Rod Serling (25 December, 1924 – 28 June, 1975) was an American playwright, screen writer, and TV producer. He is mostly known as the creator, and narrator of the TV show The Twilight Zone.
- Rodman Edward Serling was born in Syracuse, NY to a Jewish family struggling to survive during the Great Depression and afterwards. He spent most of his youth in Binghamton, NY – about 70 miles away.
- Mr. Serling’s father, Samuel, an amateur inventor who took a job as a butcher to support his family, and his mother, Esther, encouraged their son to perform. They even built a stage in their basement for him.
- At first, young Serling was seen as a class clown and dismissed as a loser. His 7th grade English teacher, Helen Foley, recognized his hidden talent and encouraged him to join the school’s public speaking activities. Mr Serling eventually joined the debate team and spoke at his high school’s graduation. Mr Serling used the name Helen Foley in some of his scripts to honor his beloved teacher.
- Immediately after graduating from high-school, Mr. Serling joined the US Army, hoping to fight Nazi Germany during World War II. He served in the 511th Parachute Infantry Regiment of the 11th Airborne Division, fighting in the Pacific though. Among Mr. Serling’s military decorations are the Purple Heart, the Bronze Star and the Philippine Liberation Medal.
- After the war Mr. Serling started writing. He submitted a script to a very popular radio show called Mr. Christian. His work was chosen, out of thousands submitted, for broadcast. His prize was a trip to NYC and $500. Earl Hammer, Jr. another winner would go on to write scripts for The Twilight Zone.
- The writer’s first big break was a script he wrote for the Kraft Television Theatre called “Patterns”. The story was about the power struggle between an entrenched boss and a young executive. While Mr. Serling didn’t think his 72nd script was anything special, others thought otherwise.
- The reason Mr. Serling wanted to do his own show was to avoid the rampant corporate censorship so prevalent in TV during the 50s.
- Mr. Serling’s first episode of The Twilight Zone, named The Time Element, was first broadcasted in 1958 on the Westinghouse Desilu Playhouse. The episode was a hit and CBS approved The Twilight Zone series.

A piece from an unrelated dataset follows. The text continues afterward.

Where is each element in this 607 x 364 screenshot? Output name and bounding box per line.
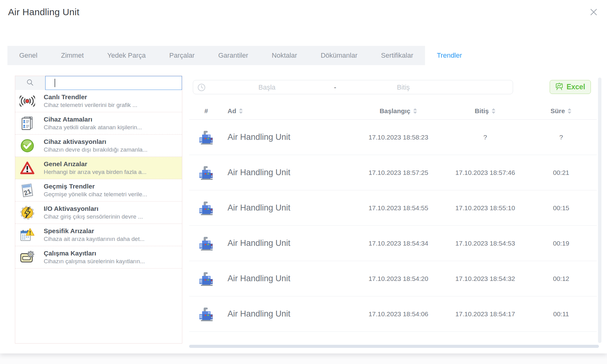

- Recording the famous opening narration for the 1959 pilot episode of The Twilight Zone, Mr. Serling used the term “a sixth dimension”. A CBS executive heard it and asked the writer why he had skipped a fifth dimension? Serling, puzzled, hadn’t really considered it. “Oh,” he said. “Aren’t there five?”
The narration was re-recorded.
- Until his death, Mr. Serling taught college courses on film criticism, writing and drama.